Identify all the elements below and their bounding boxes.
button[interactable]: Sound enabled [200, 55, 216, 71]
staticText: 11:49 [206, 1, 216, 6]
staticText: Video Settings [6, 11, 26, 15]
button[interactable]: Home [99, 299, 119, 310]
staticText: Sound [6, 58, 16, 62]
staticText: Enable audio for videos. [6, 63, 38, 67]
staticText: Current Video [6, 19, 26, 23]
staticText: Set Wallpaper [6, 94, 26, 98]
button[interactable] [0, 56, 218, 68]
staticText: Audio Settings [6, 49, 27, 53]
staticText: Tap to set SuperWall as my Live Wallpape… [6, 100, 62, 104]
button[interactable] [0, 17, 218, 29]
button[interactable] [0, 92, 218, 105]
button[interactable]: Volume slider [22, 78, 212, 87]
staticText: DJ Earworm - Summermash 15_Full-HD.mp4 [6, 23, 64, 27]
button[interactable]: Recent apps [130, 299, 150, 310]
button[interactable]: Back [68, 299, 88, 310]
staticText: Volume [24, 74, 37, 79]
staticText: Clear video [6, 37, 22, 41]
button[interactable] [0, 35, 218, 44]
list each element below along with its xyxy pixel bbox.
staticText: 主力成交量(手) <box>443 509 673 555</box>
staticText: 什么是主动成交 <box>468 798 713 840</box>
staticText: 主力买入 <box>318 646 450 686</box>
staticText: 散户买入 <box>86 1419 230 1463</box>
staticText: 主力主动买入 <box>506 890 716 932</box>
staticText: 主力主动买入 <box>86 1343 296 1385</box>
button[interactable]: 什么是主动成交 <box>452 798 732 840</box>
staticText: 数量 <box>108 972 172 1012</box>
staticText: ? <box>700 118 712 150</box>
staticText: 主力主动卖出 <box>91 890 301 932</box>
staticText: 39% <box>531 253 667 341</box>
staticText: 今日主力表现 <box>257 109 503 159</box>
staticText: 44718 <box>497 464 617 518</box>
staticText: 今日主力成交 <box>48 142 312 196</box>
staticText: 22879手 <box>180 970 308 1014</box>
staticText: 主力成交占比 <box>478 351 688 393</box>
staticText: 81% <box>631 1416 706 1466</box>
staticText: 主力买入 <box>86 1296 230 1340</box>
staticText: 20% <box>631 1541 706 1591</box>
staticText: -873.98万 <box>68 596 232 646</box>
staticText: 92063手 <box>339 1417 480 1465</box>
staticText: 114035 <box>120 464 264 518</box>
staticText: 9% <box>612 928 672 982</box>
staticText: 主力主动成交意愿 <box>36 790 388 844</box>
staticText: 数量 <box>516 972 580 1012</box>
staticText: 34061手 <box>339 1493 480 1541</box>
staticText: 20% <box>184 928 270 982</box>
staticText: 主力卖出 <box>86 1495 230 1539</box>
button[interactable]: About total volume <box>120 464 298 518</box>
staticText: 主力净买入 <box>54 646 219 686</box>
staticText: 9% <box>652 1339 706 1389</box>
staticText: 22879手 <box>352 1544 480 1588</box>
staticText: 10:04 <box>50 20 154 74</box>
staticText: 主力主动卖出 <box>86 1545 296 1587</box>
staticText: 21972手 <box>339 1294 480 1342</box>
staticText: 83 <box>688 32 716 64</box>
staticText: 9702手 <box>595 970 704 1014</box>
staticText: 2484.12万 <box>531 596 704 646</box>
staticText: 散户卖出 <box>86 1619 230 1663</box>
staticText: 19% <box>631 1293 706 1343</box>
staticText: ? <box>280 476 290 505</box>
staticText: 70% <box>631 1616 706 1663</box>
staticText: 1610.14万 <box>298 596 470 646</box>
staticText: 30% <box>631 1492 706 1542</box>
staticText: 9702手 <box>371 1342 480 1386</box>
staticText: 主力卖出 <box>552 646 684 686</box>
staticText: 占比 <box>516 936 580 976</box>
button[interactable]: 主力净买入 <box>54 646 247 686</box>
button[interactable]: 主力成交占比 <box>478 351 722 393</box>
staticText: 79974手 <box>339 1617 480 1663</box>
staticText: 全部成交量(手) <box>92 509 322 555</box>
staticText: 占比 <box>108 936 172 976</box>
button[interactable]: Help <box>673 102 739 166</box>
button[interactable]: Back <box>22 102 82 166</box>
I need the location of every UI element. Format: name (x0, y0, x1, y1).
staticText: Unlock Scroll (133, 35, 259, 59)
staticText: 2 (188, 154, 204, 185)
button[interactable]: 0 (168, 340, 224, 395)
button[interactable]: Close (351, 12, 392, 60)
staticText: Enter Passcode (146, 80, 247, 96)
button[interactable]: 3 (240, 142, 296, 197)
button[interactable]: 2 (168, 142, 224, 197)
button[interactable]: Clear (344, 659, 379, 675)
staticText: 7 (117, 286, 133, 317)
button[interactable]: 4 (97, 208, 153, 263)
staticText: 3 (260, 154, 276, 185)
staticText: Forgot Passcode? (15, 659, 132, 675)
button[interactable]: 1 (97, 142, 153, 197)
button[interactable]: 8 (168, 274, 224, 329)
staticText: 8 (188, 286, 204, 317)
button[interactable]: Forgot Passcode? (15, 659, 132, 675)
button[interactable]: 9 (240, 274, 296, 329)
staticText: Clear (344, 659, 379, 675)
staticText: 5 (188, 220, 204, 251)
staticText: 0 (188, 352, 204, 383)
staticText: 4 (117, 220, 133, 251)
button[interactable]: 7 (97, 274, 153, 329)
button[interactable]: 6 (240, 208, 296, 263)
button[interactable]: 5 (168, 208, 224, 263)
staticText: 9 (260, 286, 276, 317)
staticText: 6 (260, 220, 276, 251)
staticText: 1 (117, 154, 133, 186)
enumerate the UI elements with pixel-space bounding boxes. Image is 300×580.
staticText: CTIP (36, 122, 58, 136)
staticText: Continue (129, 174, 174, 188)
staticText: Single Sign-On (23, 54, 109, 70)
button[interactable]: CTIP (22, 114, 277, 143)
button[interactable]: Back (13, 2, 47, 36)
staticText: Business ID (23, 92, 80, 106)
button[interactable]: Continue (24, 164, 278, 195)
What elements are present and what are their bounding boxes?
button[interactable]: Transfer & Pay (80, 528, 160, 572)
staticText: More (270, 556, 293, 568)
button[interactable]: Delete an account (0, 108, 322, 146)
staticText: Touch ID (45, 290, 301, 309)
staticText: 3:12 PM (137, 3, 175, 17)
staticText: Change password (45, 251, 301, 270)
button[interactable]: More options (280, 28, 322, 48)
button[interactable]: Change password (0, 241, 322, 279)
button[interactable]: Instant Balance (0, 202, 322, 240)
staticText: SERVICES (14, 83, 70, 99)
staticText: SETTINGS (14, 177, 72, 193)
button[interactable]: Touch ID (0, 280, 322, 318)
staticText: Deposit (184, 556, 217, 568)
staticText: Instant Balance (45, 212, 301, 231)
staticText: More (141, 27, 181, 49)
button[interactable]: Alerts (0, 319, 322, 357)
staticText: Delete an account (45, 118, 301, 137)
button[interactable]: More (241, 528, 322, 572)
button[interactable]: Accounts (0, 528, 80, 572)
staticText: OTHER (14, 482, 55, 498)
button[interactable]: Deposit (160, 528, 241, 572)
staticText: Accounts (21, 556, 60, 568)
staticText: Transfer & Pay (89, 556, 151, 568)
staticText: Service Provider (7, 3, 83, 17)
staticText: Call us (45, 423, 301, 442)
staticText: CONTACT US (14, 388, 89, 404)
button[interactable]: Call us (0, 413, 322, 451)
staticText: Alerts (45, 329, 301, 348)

------------------------------------

▶ The task: Copy the lines above, please. Keep them exact.

▶ Finished task:
Identify all the elements below and their bounding boxes.
button[interactable]: Sound enabled [200, 55, 216, 71]
staticText: 11:49 [206, 1, 216, 6]
staticText: Video Settings [6, 11, 26, 15]
button[interactable]: Home [99, 299, 119, 310]
staticText: Sound [6, 58, 16, 62]
staticText: Enable audio for videos. [6, 63, 38, 67]
staticText: Current Video [6, 19, 26, 23]
staticText: Set Wallpaper [6, 94, 26, 98]
button[interactable] [0, 56, 218, 68]
staticText: Audio Settings [6, 49, 27, 53]
staticText: Tap to set SuperWall as my Live Wallpape… [6, 100, 62, 104]
button[interactable] [0, 17, 218, 29]
button[interactable] [0, 92, 218, 105]
button[interactable]: Volume slider [22, 78, 212, 87]
staticText: DJ Earworm - Summermash 15_Full-HD.mp4 [6, 23, 64, 27]
button[interactable]: Recent apps [130, 299, 150, 310]
button[interactable]: Back [68, 299, 88, 310]
staticText: Volume [24, 74, 37, 79]
staticText: Clear video [6, 37, 22, 41]
button[interactable] [0, 35, 218, 44]
list each element below along with its xyxy pixel bbox.
staticText: 主力成交量(手) <box>443 509 673 555</box>
staticText: 什么是主动成交 <box>468 798 713 840</box>
staticText: 主力买入 <box>318 646 450 686</box>
staticText: 散户买入 <box>86 1419 230 1463</box>
staticText: 主力主动买入 <box>506 890 716 932</box>
staticText: 主力主动买入 <box>86 1343 296 1385</box>
button[interactable]: 什么是主动成交 <box>452 798 732 840</box>
staticText: 数量 <box>108 972 172 1012</box>
staticText: ? <box>700 118 712 150</box>
staticText: 主力主动卖出 <box>91 890 301 932</box>
staticText: 39% <box>531 253 667 341</box>
staticText: 今日主力表现 <box>257 109 503 159</box>
staticText: 44718 <box>497 464 617 518</box>
staticText: 今日主力成交 <box>48 142 312 196</box>
staticText: 22879手 <box>180 970 308 1014</box>
staticText: 主力成交占比 <box>478 351 688 393</box>
staticText: 81% <box>631 1416 706 1466</box>
staticText: 主力买入 <box>86 1296 230 1340</box>
staticText: 20% <box>631 1541 706 1591</box>
staticText: -873.98万 <box>68 596 232 646</box>
staticText: 92063手 <box>339 1417 480 1465</box>
staticText: 114035 <box>120 464 264 518</box>
staticText: 9% <box>612 928 672 982</box>
staticText: 主力主动成交意愿 <box>36 790 388 844</box>
staticText: 数量 <box>516 972 580 1012</box>
staticText: 34061手 <box>339 1493 480 1541</box>
staticText: 20% <box>184 928 270 982</box>
staticText: 主力卖出 <box>86 1495 230 1539</box>
button[interactable]: About total volume <box>120 464 298 518</box>
staticText: 主力净买入 <box>54 646 219 686</box>
staticText: 9% <box>652 1339 706 1389</box>
staticText: 22879手 <box>352 1544 480 1588</box>
staticText: 10:04 <box>50 20 154 74</box>
staticText: 主力主动卖出 <box>86 1545 296 1587</box>
staticText: 21972手 <box>339 1294 480 1342</box>
staticText: 83 <box>688 32 716 64</box>
staticText: 9702手 <box>595 970 704 1014</box>
staticText: 2484.12万 <box>531 596 704 646</box>
staticText: 散户卖出 <box>86 1619 230 1663</box>
staticText: 19% <box>631 1293 706 1343</box>
staticText: ? <box>280 476 290 505</box>
staticText: 70% <box>631 1616 706 1663</box>
staticText: 1610.14万 <box>298 596 470 646</box>
staticText: 30% <box>631 1492 706 1542</box>
staticText: 9702手 <box>371 1342 480 1386</box>
staticText: 主力卖出 <box>552 646 684 686</box>
staticText: 占比 <box>516 936 580 976</box>
button[interactable]: 主力净买入 <box>54 646 247 686</box>
button[interactable]: 主力成交占比 <box>478 351 722 393</box>
staticText: 79974手 <box>339 1617 480 1663</box>
staticText: 全部成交量(手) <box>92 509 322 555</box>
staticText: 占比 <box>108 936 172 976</box>
button[interactable]: Help <box>673 102 739 166</box>
button[interactable]: Back <box>22 102 82 166</box>
I need the location of every UI element. Format: name (x0, y0, x1, y1).
staticText: Unlock Scroll (133, 35, 259, 59)
staticText: 2 (188, 154, 204, 185)
button[interactable]: 0 (168, 340, 224, 395)
button[interactable]: Close (351, 12, 392, 60)
staticText: Enter Passcode (146, 80, 247, 96)
button[interactable]: 3 (240, 142, 296, 197)
button[interactable]: 2 (168, 142, 224, 197)
button[interactable]: Clear (344, 659, 379, 675)
staticText: 7 (117, 286, 133, 317)
button[interactable]: 4 (97, 208, 153, 263)
staticText: 3 (260, 154, 276, 185)
staticText: Forgot Passcode? (15, 659, 132, 675)
button[interactable]: 1 (97, 142, 153, 197)
button[interactable]: 8 (168, 274, 224, 329)
staticText: 8 (188, 286, 204, 317)
button[interactable]: Forgot Passcode? (15, 659, 132, 675)
button[interactable]: 9 (240, 274, 296, 329)
staticText: Clear (344, 659, 379, 675)
staticText: 5 (188, 220, 204, 251)
staticText: 0 (188, 352, 204, 383)
staticText: 4 (117, 220, 133, 251)
button[interactable]: 7 (97, 274, 153, 329)
button[interactable]: 6 (240, 208, 296, 263)
button[interactable]: 5 (168, 208, 224, 263)
staticText: 9 (260, 286, 276, 317)
staticText: 6 (260, 220, 276, 251)
staticText: 1 (117, 154, 133, 186)
enumerate the UI elements with pixel-space bounding boxes. Image is 300×580.
staticText: CTIP (36, 122, 58, 136)
staticText: Continue (129, 174, 174, 188)
staticText: Single Sign-On (23, 54, 109, 70)
button[interactable]: CTIP (22, 114, 277, 143)
button[interactable]: Back (13, 2, 47, 36)
staticText: Business ID (23, 92, 80, 106)
button[interactable]: Continue (24, 164, 278, 195)
What elements are present and what are their bounding boxes?
button[interactable]: Transfer & Pay (80, 528, 160, 572)
staticText: More (270, 556, 293, 568)
button[interactable]: Delete an account (0, 108, 322, 146)
staticText: Touch ID (45, 290, 301, 309)
staticText: 3:12 PM (137, 3, 175, 17)
staticText: Change password (45, 251, 301, 270)
button[interactable]: More options (280, 28, 322, 48)
button[interactable]: Change password (0, 241, 322, 279)
button[interactable]: Instant Balance (0, 202, 322, 240)
staticText: SERVICES (14, 83, 70, 99)
staticText: SETTINGS (14, 177, 72, 193)
button[interactable]: Touch ID (0, 280, 322, 318)
staticText: Deposit (184, 556, 217, 568)
staticText: Instant Balance (45, 212, 301, 231)
staticText: More (141, 27, 181, 49)
button[interactable]: Alerts (0, 319, 322, 357)
staticText: Delete an account (45, 118, 301, 137)
button[interactable]: More (241, 528, 322, 572)
button[interactable]: Accounts (0, 528, 80, 572)
staticText: OTHER (14, 482, 55, 498)
button[interactable]: Deposit (160, 528, 241, 572)
staticText: Accounts (21, 556, 60, 568)
staticText: Transfer & Pay (89, 556, 151, 568)
staticText: Service Provider (7, 3, 83, 17)
staticText: Call us (45, 423, 301, 442)
staticText: CONTACT US (14, 388, 89, 404)
button[interactable]: Call us (0, 413, 322, 451)
staticText: Alerts (45, 329, 301, 348)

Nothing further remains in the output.